Whether you’re on medication long-term or short-term, it’s important to be aware of potential interactions between medications that you have been prescribed by your physician – as well as possible interactions between prescribed medications and ones you would buy over-the-counter. What you also might not be aware of is the fact that certain foods can also interact with certain drugs, and vice versa. The effects of food and drug interactions can range from mild to severe – and, in some cases, if not taken seriously, could even lead to death.
One way to avoid potentially harmful drug interactions is to ensure you let your physician know exactly which medications you’re taking. While your family doctor may be aware of everything you’ve been prescribed, a doctor who is not your regular healthcare provider (such as a physician at a walk-in clinic) may not.
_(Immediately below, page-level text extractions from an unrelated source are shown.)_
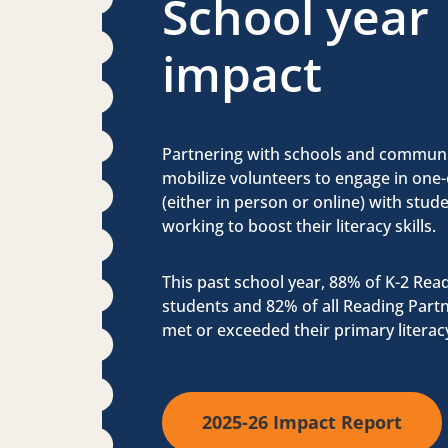
School year
impact
Partnering with schools and communi
mobilize volunteers to engage in one
(either in person or online) with stu
working to boost their literacy skills.
This past school year, 88% of K-2 Rea
students and 82% of all Reading Part
met or exceeded their primary literac
2025-26 Impact Report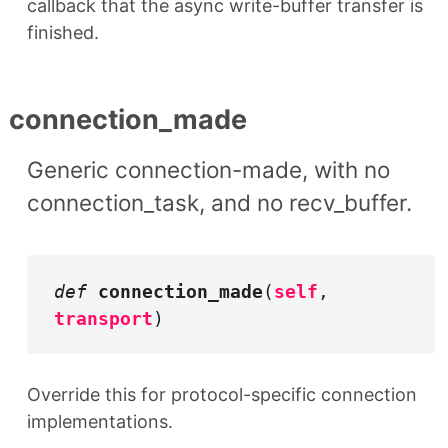
callback that the async write-buffer transfer is
finished.
connection_made
Generic connection-made, with no
connection_task, and no recv_buffer.
def
connection_made
(
self
,
transport
)
Override this for protocol-specific connection
implementations.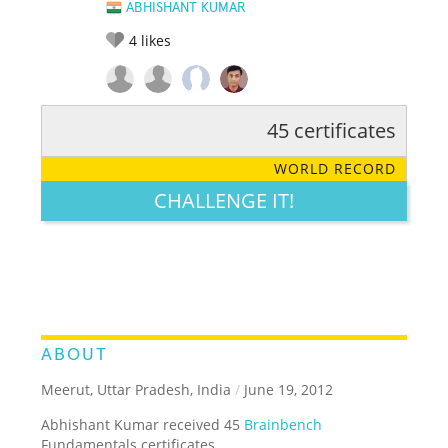
ABHISHANT KUMAR
4
likes
45 certificates
RATE IT:
LEGENDARY
FUNNY
CUTE
CREATIVE
WORLD RECORD
GROSS
IMPRESSIVE
CHALLENGE IT!
ABOUT
Meerut, Uttar Pradesh, India
/
June 19, 2012
Abhishant Kumar received 45
Brainbench
Fundamentals certificates.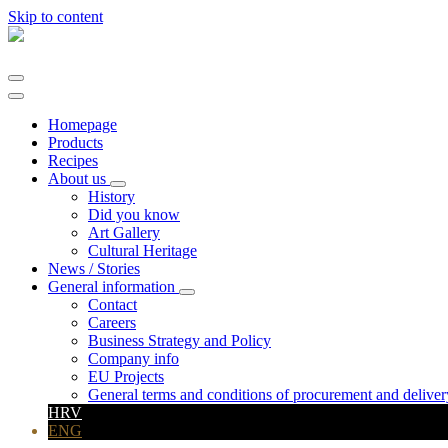
Skip to content
Main
Navigation
Homepage
Products
Recipes
About us
History
Did you know
Art Gallery
Cultural Heritage
News / Stories
General information
Contact
Careers
Business Strategy and Policy
Company info
EU Projects
General terms and conditions of procurement and deliver
HRV
ENG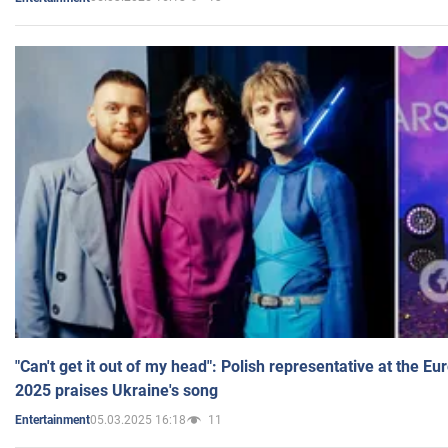
"Can't get it out of my head": Polish representative at the E
2025 praises Ukraine's song
05.03.2025 16:18
11
Entertainment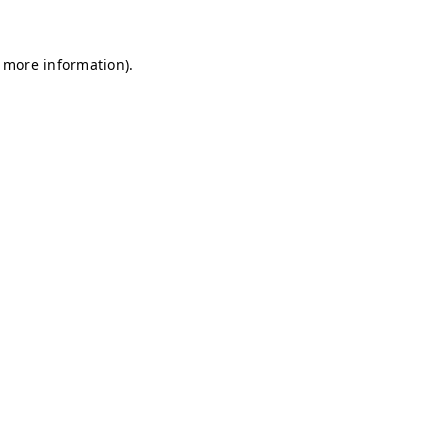
r more information)
.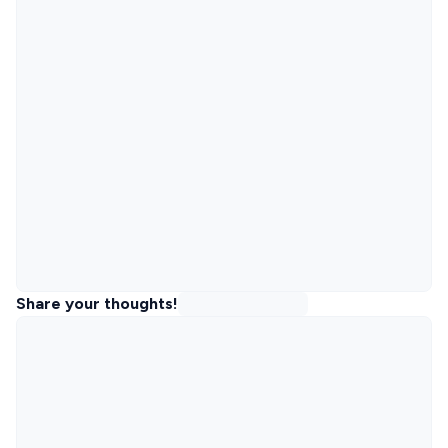
Share your thoughts!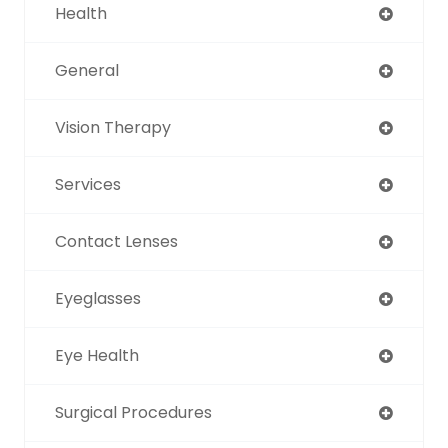
Health
General
Vision Therapy
Services
Contact Lenses
Eyeglasses
Eye Health
Surgical Procedures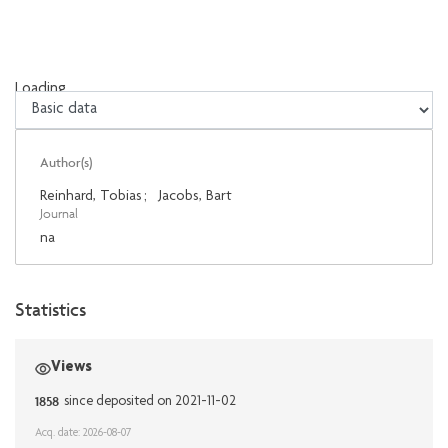
Loading...
Loading...
Author(s)
Reinhard, Tobias
;
Jacobs, Bart
Journal
na
Statistics
Views
1858
since deposited on 2021-11-02
Acq. date: 2026-08-07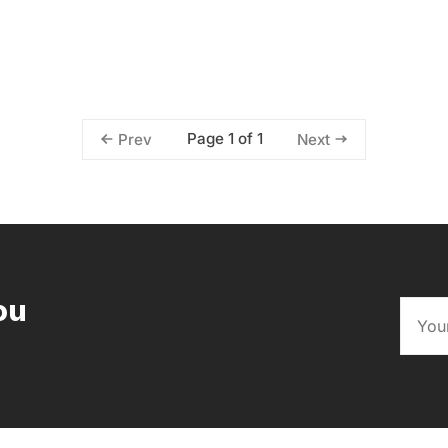
Page 1 of 1
Prev
Next
ou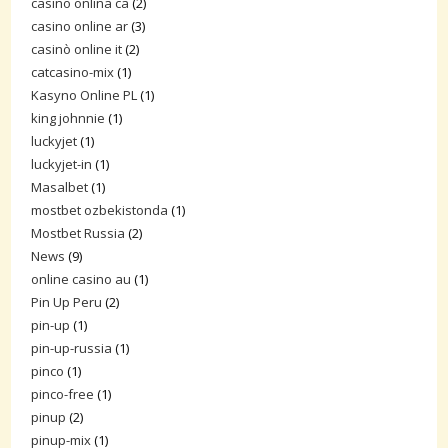
casino onlina ca
(2)
casino online ar
(3)
casinò online it
(2)
catcasino-mix
(1)
Kasyno Online PL
(1)
king johnnie
(1)
luckyjet
(1)
luckyjet-in
(1)
Masalbet
(1)
mostbet ozbekistonda
(1)
Mostbet Russia
(2)
News
(9)
online casino au
(1)
Pin Up Peru
(2)
pin-up
(1)
pin-up-russia
(1)
pinco
(1)
pinco-free
(1)
pinup
(2)
pinup-mix
(1)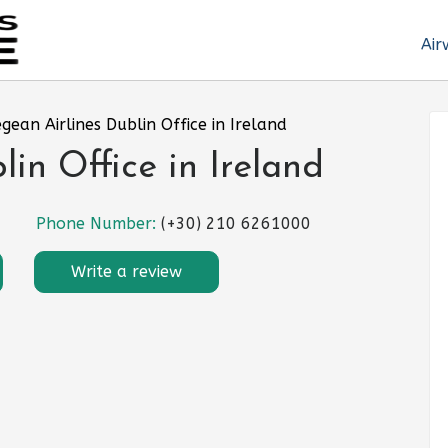
Air
gean Airlines Dublin Office in Ireland
in Office in Ireland
Phone Number:
(+30) 210 6261000
Write a review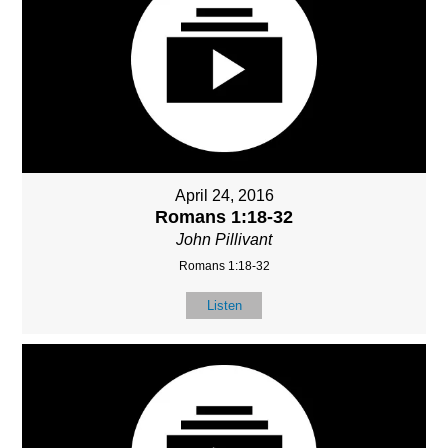
April 24, 2016
Romans 1:18-32
John Pillivant
Romans 1:18-32
Listen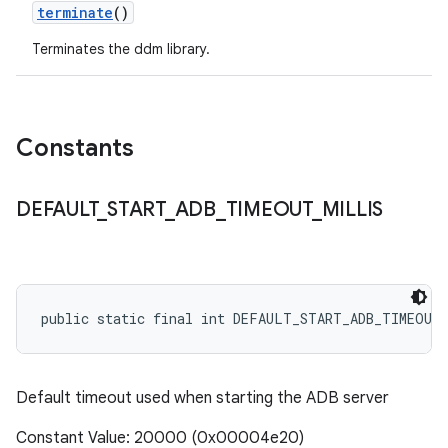
terminate
()
Terminates the ddm library.
Constants
DEFAULT
_
START
_
ADB
_
TIMEOUT
_
MILLIS
public static final int DEFAULT_START_ADB_TIMEOUT
Default timeout used when starting the ADB server
Constant Value: 20000 (0x00004e20)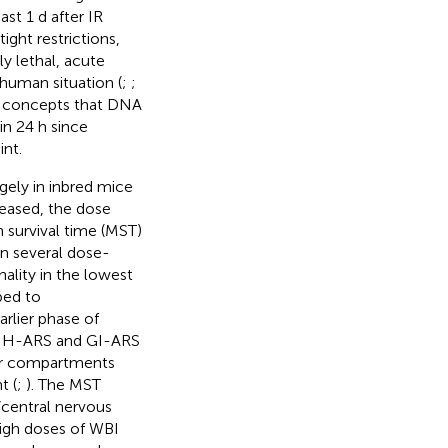
st 1 d after IR
ight restrictions,
y lethal, acute
human situation (
;
;
al concepts that DNA
in 24 h since
int.
rgely in inbred mice
reased, the dose
 survival time (MST)
in several dose-
thality in the lowest
bed to
arlier phase of
). H-ARS and GI-ARS
tor compartments
t (
;
). The MST
/central nervous
igh doses of WBI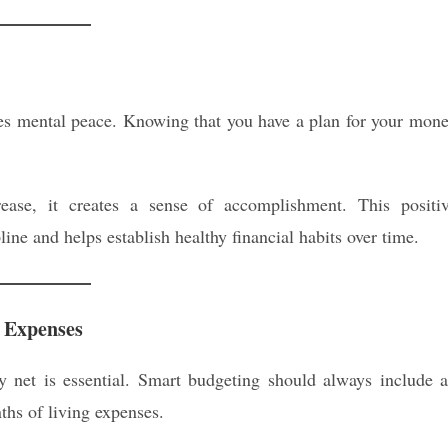
des mental peace. Knowing that you have a plan for your mon
se, it creates a sense of accomplishment. This positi
ine and helps establish healthy financial habits over time.
 Expenses
ty net is essential. Smart budgeting should always include 
ths of living expenses.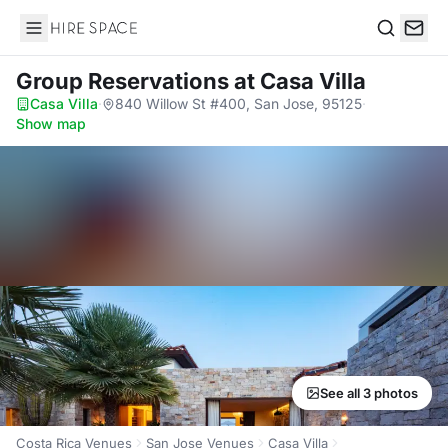
Hire Space
Search
Group Reservations
at Casa Villa
Casa Villa
·
840 Willow St #400, San Jose, 95125
·
Show map
See all 3 photos
Costa Rica Venues
San Jose Venues
Casa Villa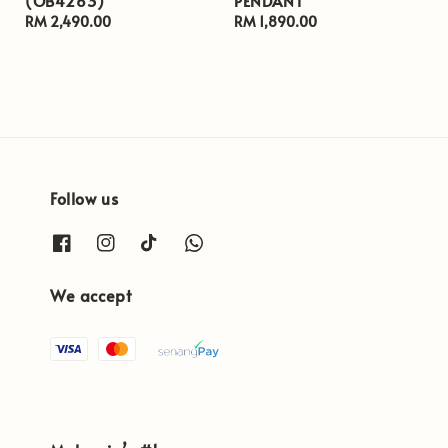
(OB4263)
PENDANT
Regular
RM 2,490.00
Regular
RM 1,890.00
price
price
Follow us
We accept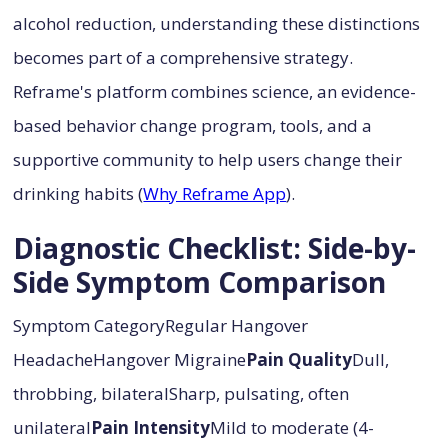
alcohol reduction, understanding these distinctions
becomes part of a comprehensive strategy.
Reframe's platform combines science, an evidence-
based behavior change program, tools, and a
supportive community to help users change their
drinking habits (
Why Reframe App
).
Diagnostic Checklist: Side-by-
Side Symptom Comparison
Symptom CategoryRegular Hangover
HeadacheHangover Migraine
Pain Quality
Dull,
throbbing, bilateralSharp, pulsating, often
unilateral
Pain Intensity
Mild to moderate (4-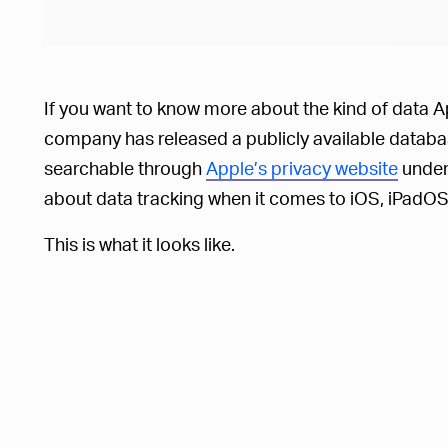
If you want to know more about the kind of data A
company has released a publicly available databas
searchable through
Apple’s privacy website
under 
about data tracking when it comes to iOS, iPad
This is what it looks like.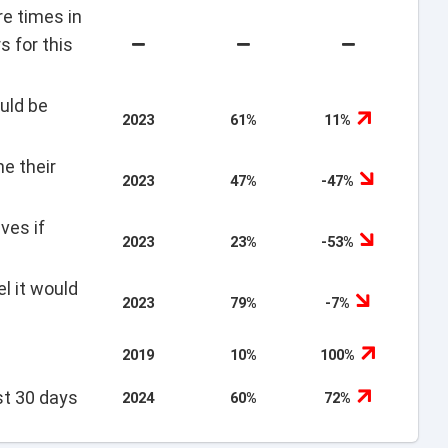
re times in
s for this
uld be
2023
61%
11%
e their
2023
47%
-47%
ves if
2023
23%
-53%
l it would
2023
79%
-7%
2019
10%
100%
st 30 days
2024
60%
72%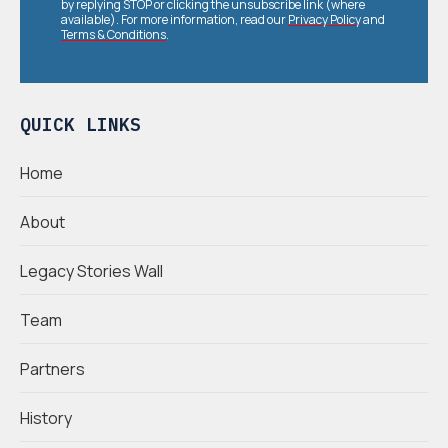
by replying STOP or clicking the unsubscribe link (where
available). For more information, read our
Privacy Policy
and
Terms & Conditions
.
QUICK LINKS
Home
About
Legacy Stories Wall
Team
Partners
History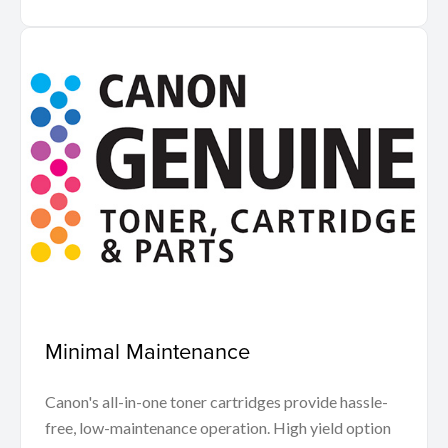
Minimal Maintenance
Canon's all-in-one toner cartridges provide hassle-
free, low-maintenance operation. High yield option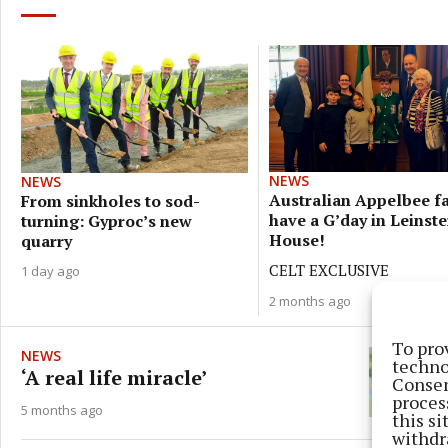
NEWS
NEWS
Australian Appelbee f
From sinkholes to sod-
have a G’day in Leinste
turning: Gyproc’s new
House!
quarry
CELT EXCLUSIVE
1 day ago
2 months ago
To pro
NEWS
techno
‘A real life miracle’
Consen
proces
5 months ago
this s
withdr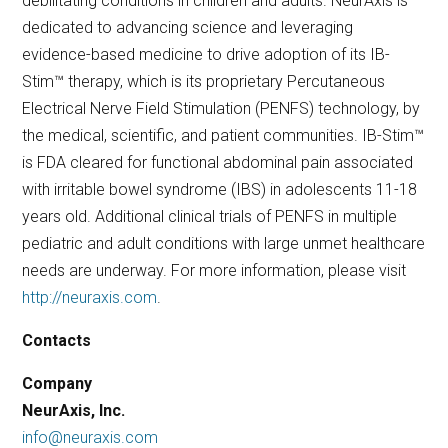
debilitating conditions in children and adults. NeurAxis is
dedicated to advancing science and leveraging
evidence-based medicine to drive adoption of its IB-
Stim™ therapy, which is its proprietary Percutaneous
Electrical Nerve Field Stimulation (PENFS) technology, by
the medical, scientific, and patient communities. IB-Stim™
is FDA cleared for functional abdominal pain associated
with irritable bowel syndrome (IBS) in adolescents 11-18
years old. Additional clinical trials of PENFS in multiple
pediatric and adult conditions with large unmet healthcare
needs are underway. For more information, please visit
http://neuraxis.com
.
Contacts
Company
NeurAxis, Inc.
info@neuraxis.com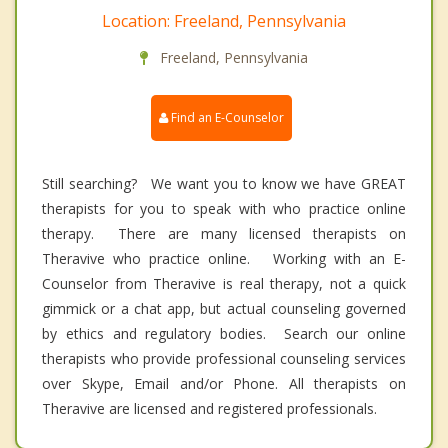
Location: Freeland, Pennsylvania
Freeland, Pennsylvania
Find an E-Counselor
Still searching? We want you to know we have GREAT
therapists for you to speak with who practice online
therapy. There are many licensed therapists on
Theravive who practice online. Working with an E-
Counselor from Theravive is real therapy, not a quick
gimmick or a chat app, but actual counseling governed
by ethics and regulatory bodies. Search our online
therapists who provide professional counseling services
over Skype, Email and/or Phone. All therapists on
Theravive are licensed and registered professionals.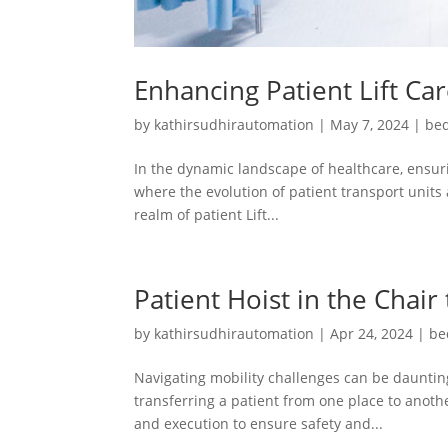
Enhancing Patient Lift Ca
by
kathirsudhirautomation
|
May 7, 2024
|
bed
In the dynamic landscape of healthcare, ensuri
where the evolution of patient transport units 
realm of patient Lift...
Patient Hoist in the Chair
by
kathirsudhirautomation
|
Apr 24, 2024
|
be
Navigating mobility challenges can be daunting
transferring a patient from one place to another
and execution to ensure safety and...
By knowing which medications, your attending physician will have a better idea as to what medications they should (or shouldn’t) prescribe to you – including any medications you might be allergic to or have had interaction issues with in the past. Furthermore, it’s also important to have your prescriptions filled at the same pharmacy. By keeping everything in one place, they will be better able to provide you with the best knowledge possible about the medications you’re taking, as well as make you aware of any interactions between them. Your prescribing physician and pharmacist should also be aware if you are using any illicit drugs. Illicit drugs not only pose a significant risk to your health on their own…but that risk can be even greater when mixed with different types of medications.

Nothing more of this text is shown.